Understanding Read Side-Effects To understand prefetching, we must first understand read side-effects. A read side-effect occurs when the simple act of reading a memory location fundamentally changes the state of the target device.
For example, imagine a memory-mapped status register that is designed to automatically clear itself the moment it is read. This hardware trick saves the software programmer from having to execute a separate “clear” command. Because reading this location alters the data, it possesses a read side-effect and must be classified as Non-Prefetchable memory.
The Rules of Prefetchable Space By contrast, Prefetchable space has two strict attributes: reads do not have side effects, and write merging is allowed.
Because reading this memory does not alter its state, the system is allowed to speculatively “prefetch” data ahead of time. If a requester asks to read 128 bytes, the target might proactively gather the next 128 bytes as well, anticipating that the requester will want them soon.
- If the data is needed: Performance is massively improved because the data is already waiting in a buffer.
- If the data is NOT needed: The system can safely discard the prefetched bytes to free up buffer space.
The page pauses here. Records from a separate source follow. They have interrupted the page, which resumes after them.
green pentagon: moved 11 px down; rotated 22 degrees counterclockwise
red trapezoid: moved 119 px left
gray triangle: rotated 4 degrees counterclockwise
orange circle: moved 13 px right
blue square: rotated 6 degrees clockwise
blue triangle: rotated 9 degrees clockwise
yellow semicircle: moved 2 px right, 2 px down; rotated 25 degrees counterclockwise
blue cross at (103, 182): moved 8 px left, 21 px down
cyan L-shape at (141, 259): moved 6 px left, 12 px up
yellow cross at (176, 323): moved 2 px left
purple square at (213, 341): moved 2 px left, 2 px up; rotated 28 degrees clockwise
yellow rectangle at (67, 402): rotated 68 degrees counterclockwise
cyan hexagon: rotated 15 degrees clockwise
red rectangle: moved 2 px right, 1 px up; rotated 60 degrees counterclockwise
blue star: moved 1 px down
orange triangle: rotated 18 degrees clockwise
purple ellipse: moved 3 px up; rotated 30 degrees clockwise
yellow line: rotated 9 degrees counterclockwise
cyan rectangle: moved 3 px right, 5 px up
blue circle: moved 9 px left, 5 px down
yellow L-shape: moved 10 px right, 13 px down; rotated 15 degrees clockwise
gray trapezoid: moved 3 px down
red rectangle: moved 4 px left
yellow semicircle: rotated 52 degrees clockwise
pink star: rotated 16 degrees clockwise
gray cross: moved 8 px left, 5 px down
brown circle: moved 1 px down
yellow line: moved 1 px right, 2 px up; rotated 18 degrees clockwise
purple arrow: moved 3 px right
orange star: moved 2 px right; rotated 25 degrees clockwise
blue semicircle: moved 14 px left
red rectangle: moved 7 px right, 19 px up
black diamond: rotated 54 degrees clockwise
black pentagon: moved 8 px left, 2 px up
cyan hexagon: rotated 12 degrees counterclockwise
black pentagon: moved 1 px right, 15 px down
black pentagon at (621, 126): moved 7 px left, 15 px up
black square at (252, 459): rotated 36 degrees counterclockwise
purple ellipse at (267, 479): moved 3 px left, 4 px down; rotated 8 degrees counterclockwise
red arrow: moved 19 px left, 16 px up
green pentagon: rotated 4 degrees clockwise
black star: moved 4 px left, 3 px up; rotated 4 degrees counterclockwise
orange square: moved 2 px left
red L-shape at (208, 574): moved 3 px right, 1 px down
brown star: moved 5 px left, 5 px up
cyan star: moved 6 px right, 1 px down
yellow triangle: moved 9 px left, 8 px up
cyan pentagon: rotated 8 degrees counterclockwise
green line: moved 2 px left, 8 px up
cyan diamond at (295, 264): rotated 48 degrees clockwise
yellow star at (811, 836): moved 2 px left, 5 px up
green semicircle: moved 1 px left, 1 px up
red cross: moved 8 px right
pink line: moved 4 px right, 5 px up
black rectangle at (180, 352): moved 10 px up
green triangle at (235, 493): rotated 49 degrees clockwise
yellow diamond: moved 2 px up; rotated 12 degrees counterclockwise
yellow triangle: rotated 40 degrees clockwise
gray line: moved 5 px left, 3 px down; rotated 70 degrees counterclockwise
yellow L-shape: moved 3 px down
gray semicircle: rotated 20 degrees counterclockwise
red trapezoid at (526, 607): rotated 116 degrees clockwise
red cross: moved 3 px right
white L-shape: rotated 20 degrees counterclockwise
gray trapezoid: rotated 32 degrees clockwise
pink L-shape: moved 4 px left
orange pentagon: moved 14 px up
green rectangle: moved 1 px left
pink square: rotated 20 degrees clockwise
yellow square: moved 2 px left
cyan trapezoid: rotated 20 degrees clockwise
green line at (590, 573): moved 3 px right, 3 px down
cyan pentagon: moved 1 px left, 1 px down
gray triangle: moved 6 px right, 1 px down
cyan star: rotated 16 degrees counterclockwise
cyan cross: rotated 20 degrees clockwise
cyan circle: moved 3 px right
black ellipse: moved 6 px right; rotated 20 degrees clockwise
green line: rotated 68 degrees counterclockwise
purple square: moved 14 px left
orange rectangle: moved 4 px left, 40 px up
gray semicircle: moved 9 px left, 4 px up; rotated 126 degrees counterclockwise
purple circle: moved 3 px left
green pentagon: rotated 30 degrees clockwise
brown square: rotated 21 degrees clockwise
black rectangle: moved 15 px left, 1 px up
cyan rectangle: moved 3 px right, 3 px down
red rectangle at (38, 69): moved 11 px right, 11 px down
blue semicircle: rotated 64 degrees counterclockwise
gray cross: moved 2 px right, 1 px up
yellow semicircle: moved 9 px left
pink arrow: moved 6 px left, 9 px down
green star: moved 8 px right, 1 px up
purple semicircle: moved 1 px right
Because the memory has no read side-effects, the original data remains perfectly intact at the source and can be fetched again later if necessary.
(Note: If a system accidentally prefetched data from a register with read side-effects, discarding the unused data would permanently destroy it, making recovery impossible.)
Why Does This Distinction Still Exist?
The concept of prefetchable memory was vastly more important in legacy PCI architectures than it is in PCIe. In legacy PCI, read transactions did not provide a byte count in advance. When a read had to cross a bridge, the bridge had to blindly guess how much data to gather; guessing wrong introduced massive latency, making the ability to safely prefetch data crucial for bus performance.
Because modern PCIe read requests explicitly state their exact transfer size in the packet header, this guesswork is no longer necessary. However, the distinction between Prefetchable and Non-Prefetchable space is fully carried forward into the PCIe standard to maintain seamless backward compatibility with legacy PCI software.